In this dashboard, the same view is displayed in Zabbix: items are categorized by overtime, item type, proxy, etc. Splunk here offers what Zabbix fails — the history so that you can see the spikes when things have changed dramatically. For instance, when more significant network changes happen, the network slows down, and the queues grow dramatically. You can see whether these queues have gone back down or remained up. This information is complicated to analyze in Zabbix.

You can also drill down to see the items correlated with their actual status and the host’s status inside Zabbix. So, you can clearly see, for instance, that an item is on the host that is down or in the queue as it’s not supported and doesn’t get any data.

Here, there is also an Ignore list. So you can get statistics for the remaining items and group them, for instance, by Item type. You can go further and analyze and fix the problems.

Zabbix problems analytics

Zabbix problems dashboard

In this dashboard, Zabbix problems are displayed by system categories. For instance, we can see that over the last 24 hours, Windows caused most of the problems.

Here, we can also drill down to see, for instance, if there are many similar problems. You can go further to identify a single issue that has caused many alerts or problems. You can see that one host is creating almost all of the problems. So, if you switch this one host off, you would have fewer problems.

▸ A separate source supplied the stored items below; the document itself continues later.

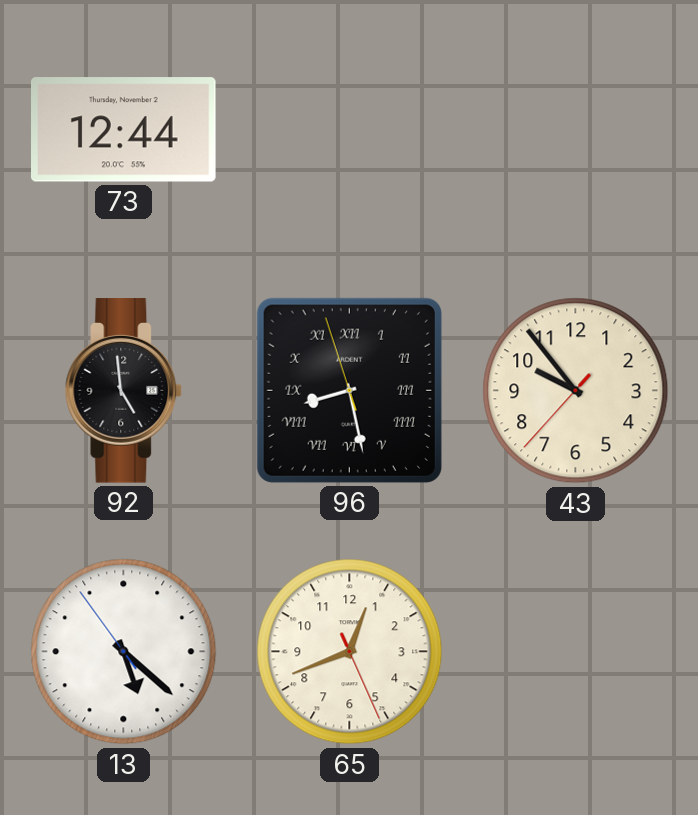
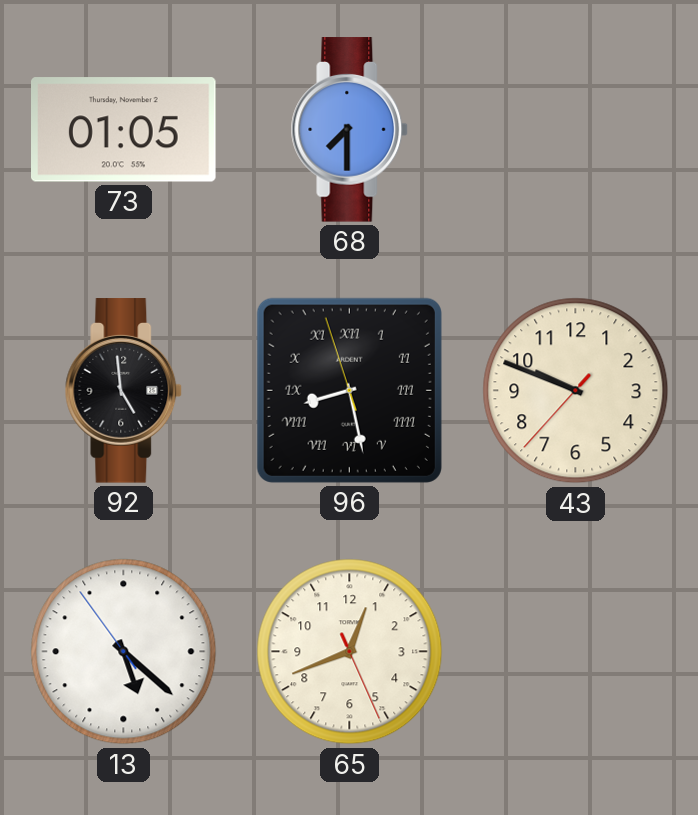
73: 12:44 -> 01:05
68: none -> 7:30
43: 9:53 -> 9:48
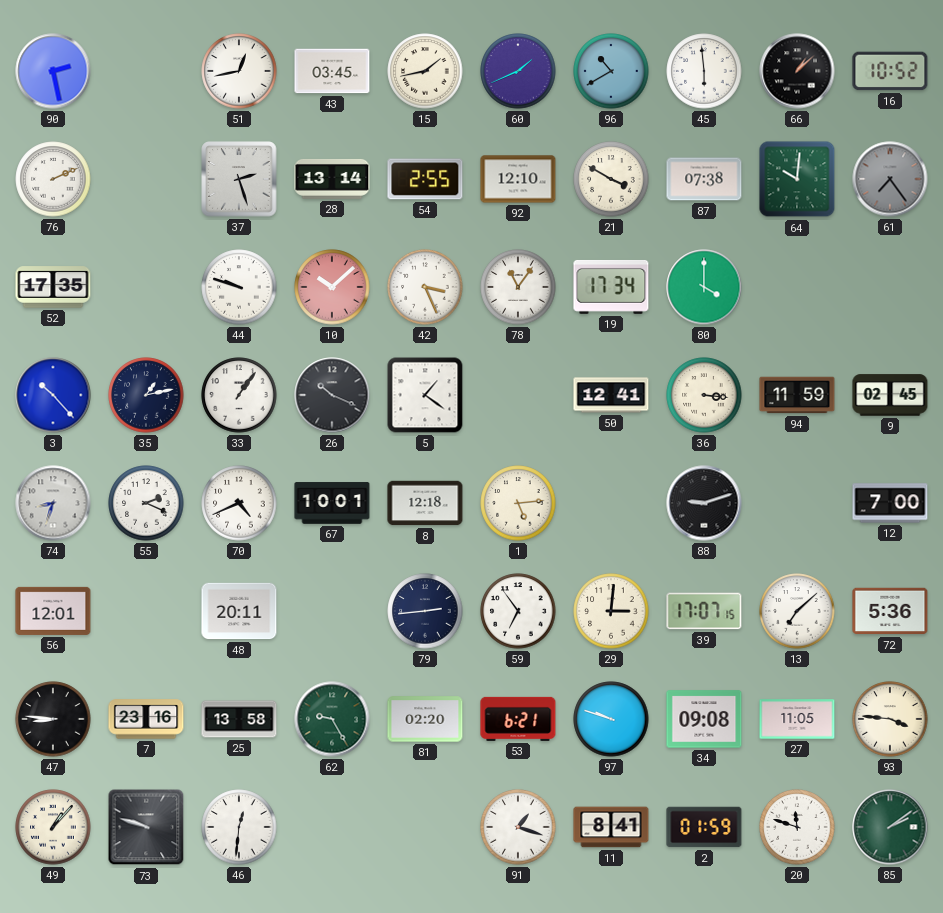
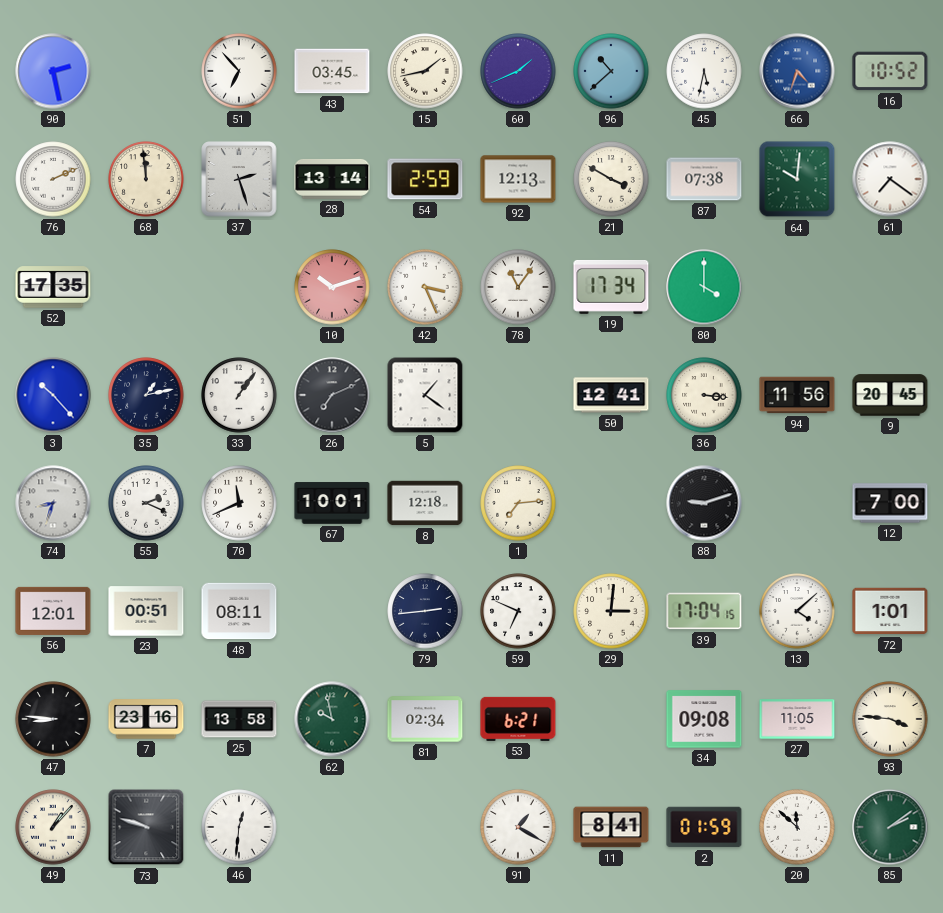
51: 12:43 -> 6:53
96: 10:40 -> 10:38
45: 5:59 -> 5:32
66: 1:08 -> 4:33
66 dial: black -> blue
68: none -> 11:59
54: 2:55 -> 2:59
92: 12:10 -> 12:13
61: 7:24 -> 7:21
61 dial: grey -> white
44: 9:48 -> none
10: 10:08 -> 10:12
26: 10:19 -> 7:11
94: 11:59 -> 11:56
9: 02:45 -> 20:45
70: 4:41 -> 11:41
1: 5:14 -> 7:14
23: none -> 00:51
48: 20:11 -> 08:11
59: 6:54 -> 6:49
39: 17:07 -> 17:04
13: 7:08 -> 4:08
72: 5:36 -> 1:01
62: 9:25 -> 9:58
81: 02:20 -> 02:34
97: 9:48 -> none
91: 1:18 -> 1:20
20: 11:48 -> 11:52
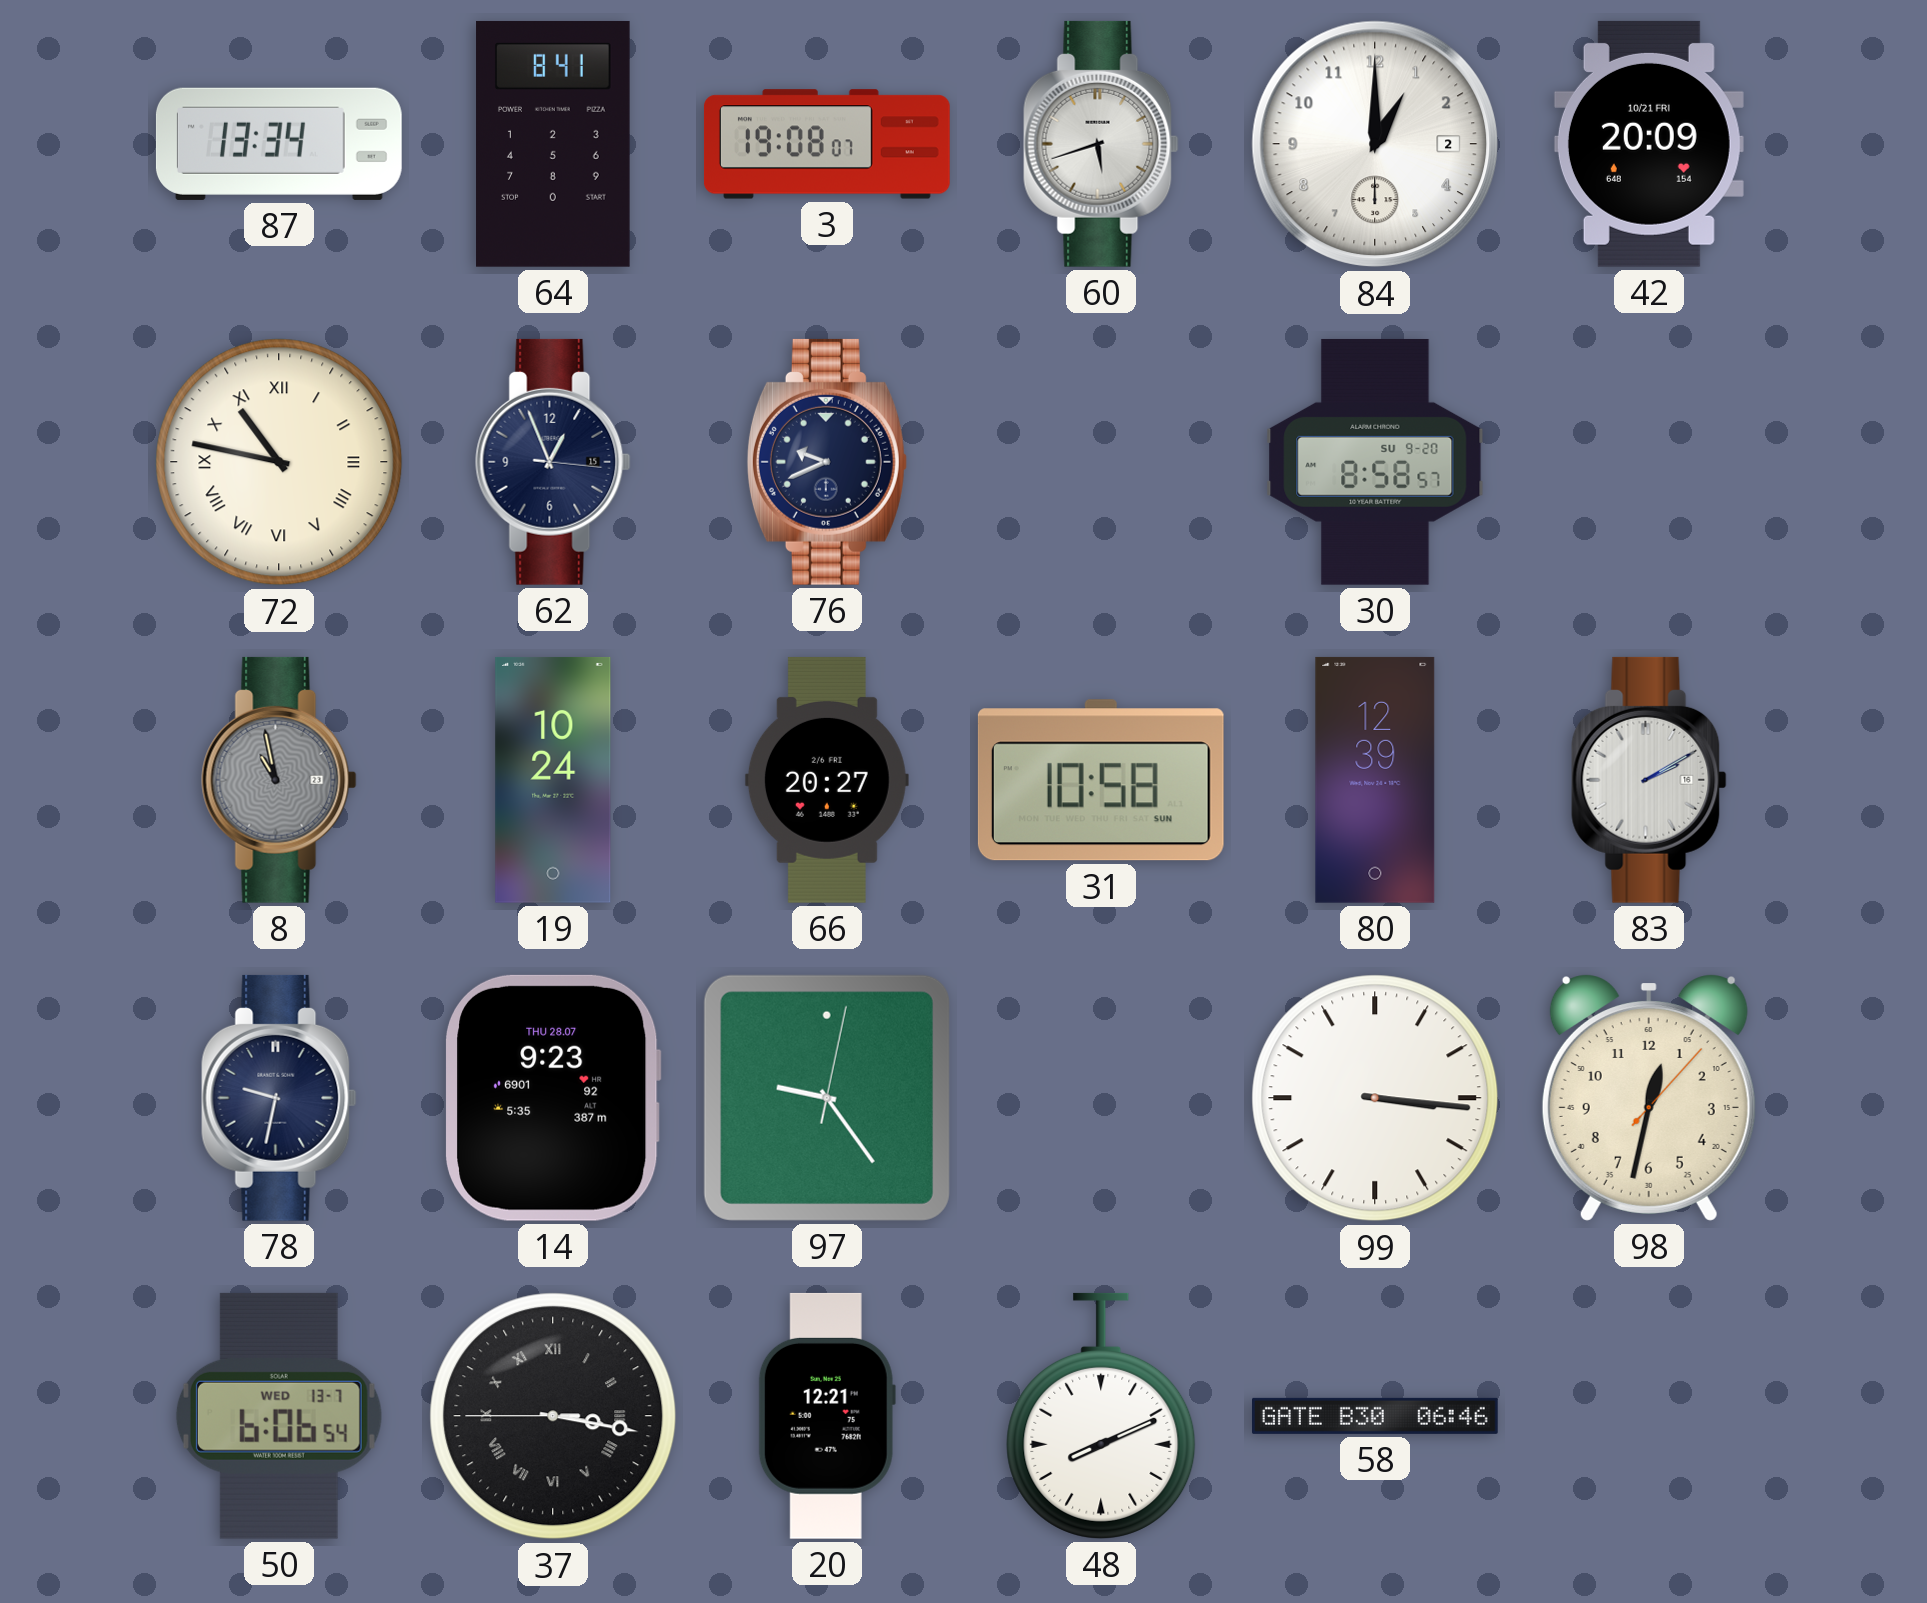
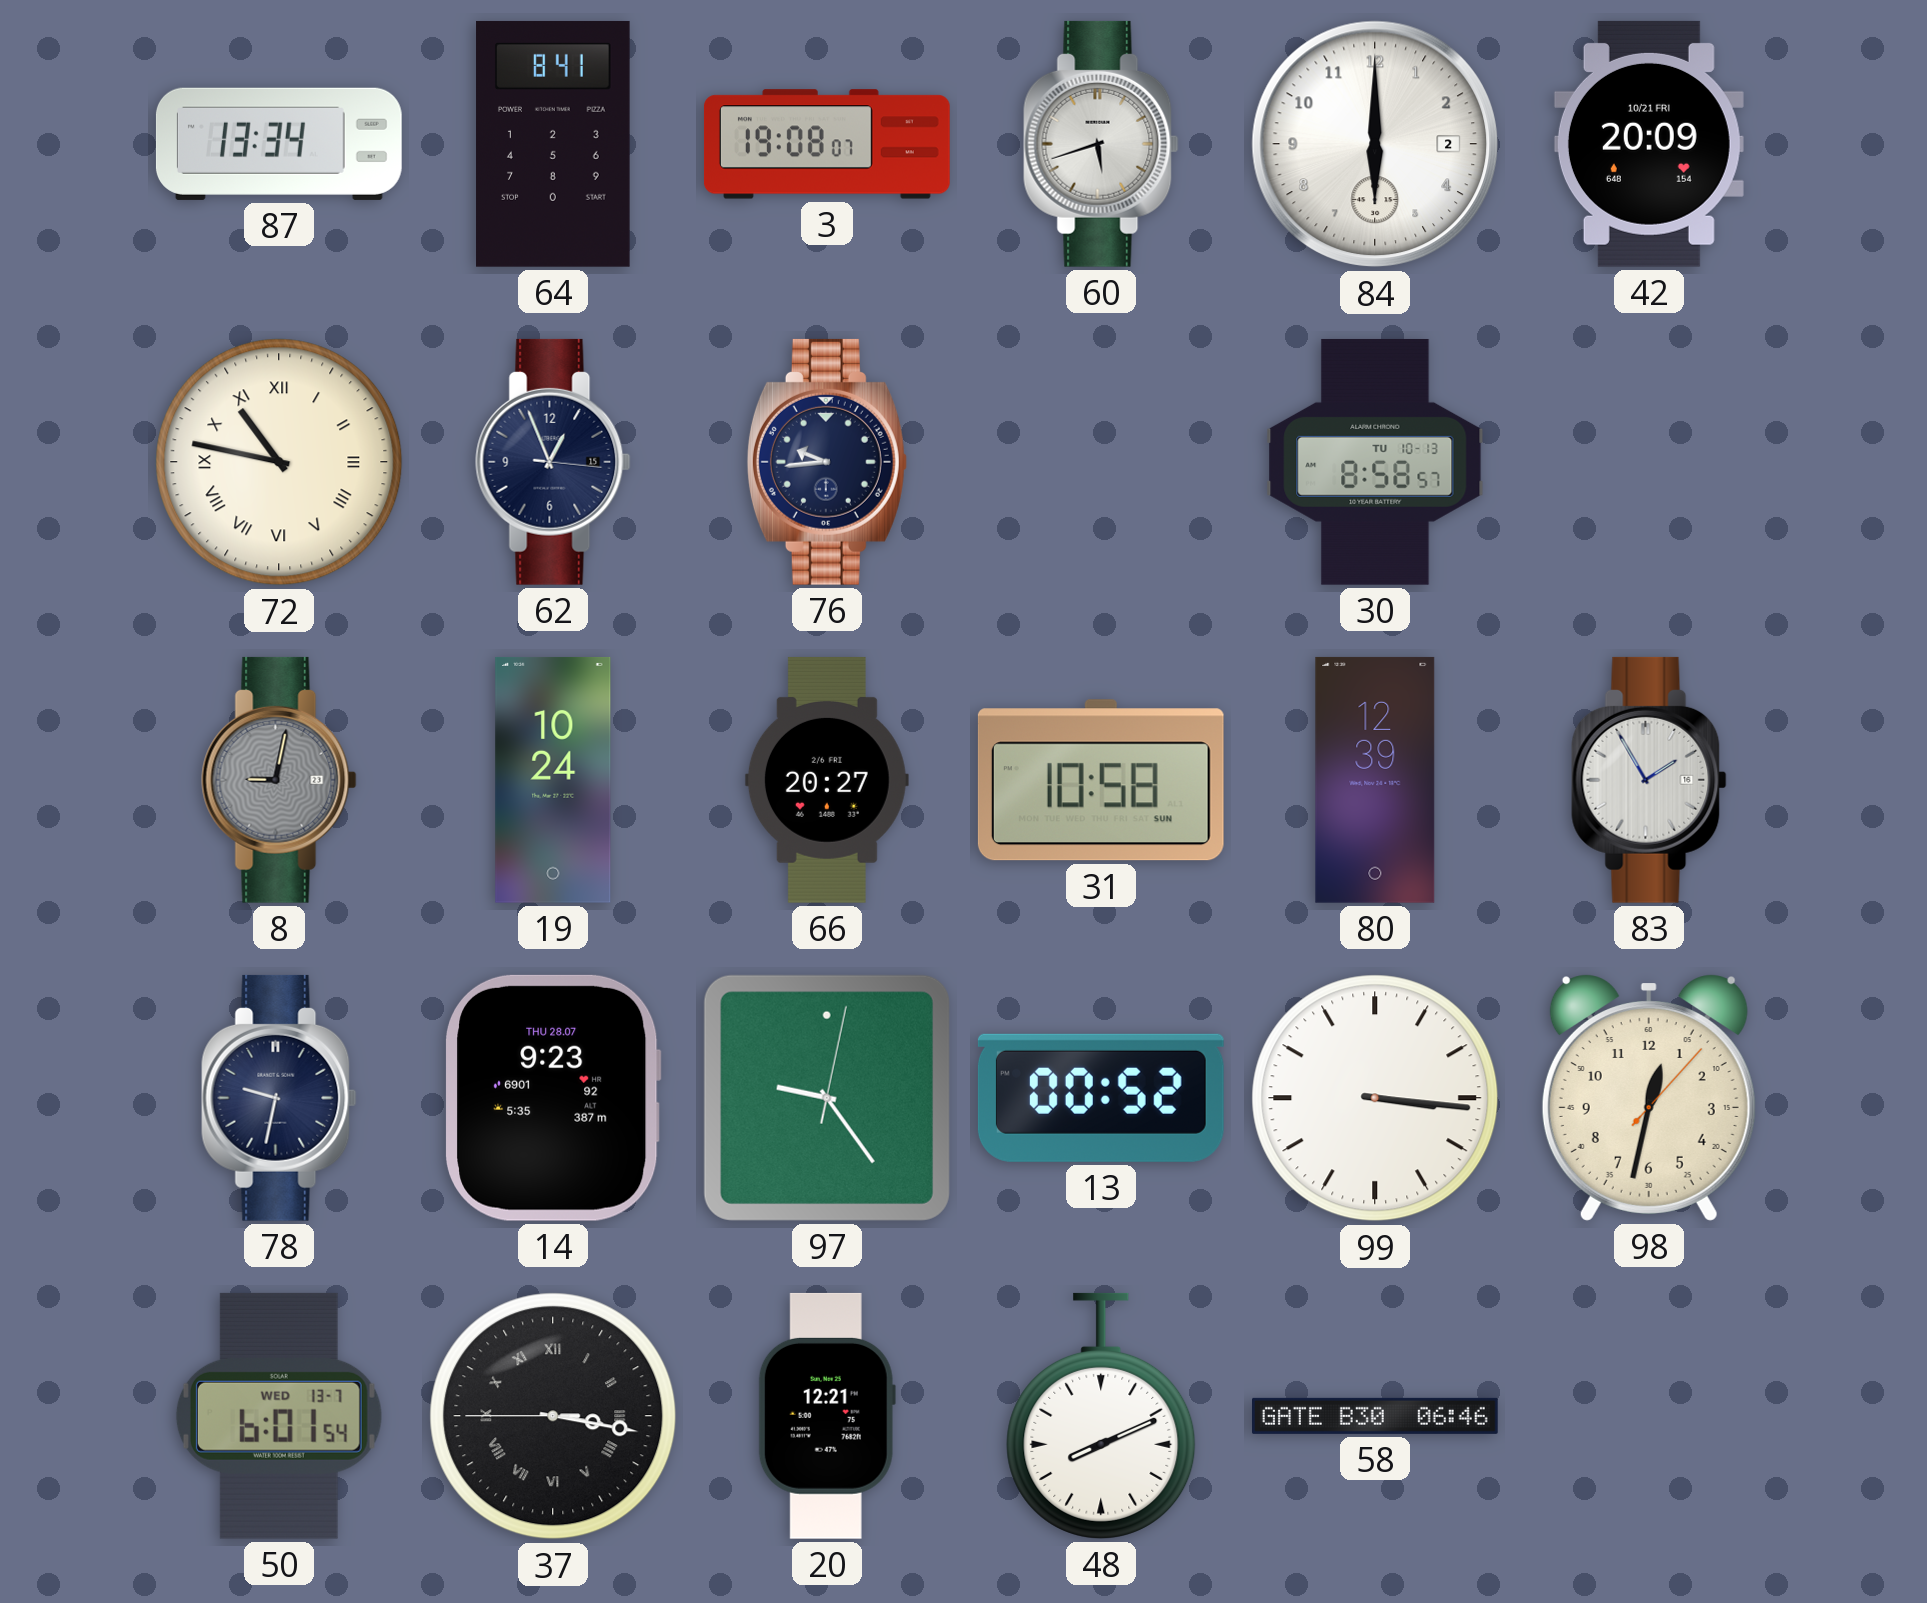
84: 1:00 -> 6:00
76: 9:41 -> 9:44
30 date: SU 9-20 -> TU 10-13
8: 10:58 -> 9:02
83: 2:10 -> 1:55
13: none -> 00:52
50: 6:06 -> 6:01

Zabbix data for management visibility

We can use Zabbix data for greater management visibility, such as:

  • Correlation of data to generate meaningful dashboards:

— Zabbix (metrics, status, problems, etc.),
— application logs,
— other data sources,
— inventory (CMDB, …)

  • Business-level visualization.

Conclusion

Splunk is open-source software and is distributed for free. We are currently in the process of integrating Splunk with Zabbix.

If you are interested in Splunk, you can send a request to [email protected]  or look for Christian Anton on LinkedIn or Instagram.

Questions & Answers

Question. If we use this kind of integration, are there any performance issues caused by Splunk or some misconfiguration?

Answer. We have been using Splunk for installations with several tens of thousands of monitored hosts and from hundreds of thousands up to millions of items and have not seen any performance implications.

Question. How does this connector work under the hood? Does it use the API or direct queries to the database?

Answer. We rely on the API. Besides, we can fetch the data directly from the database.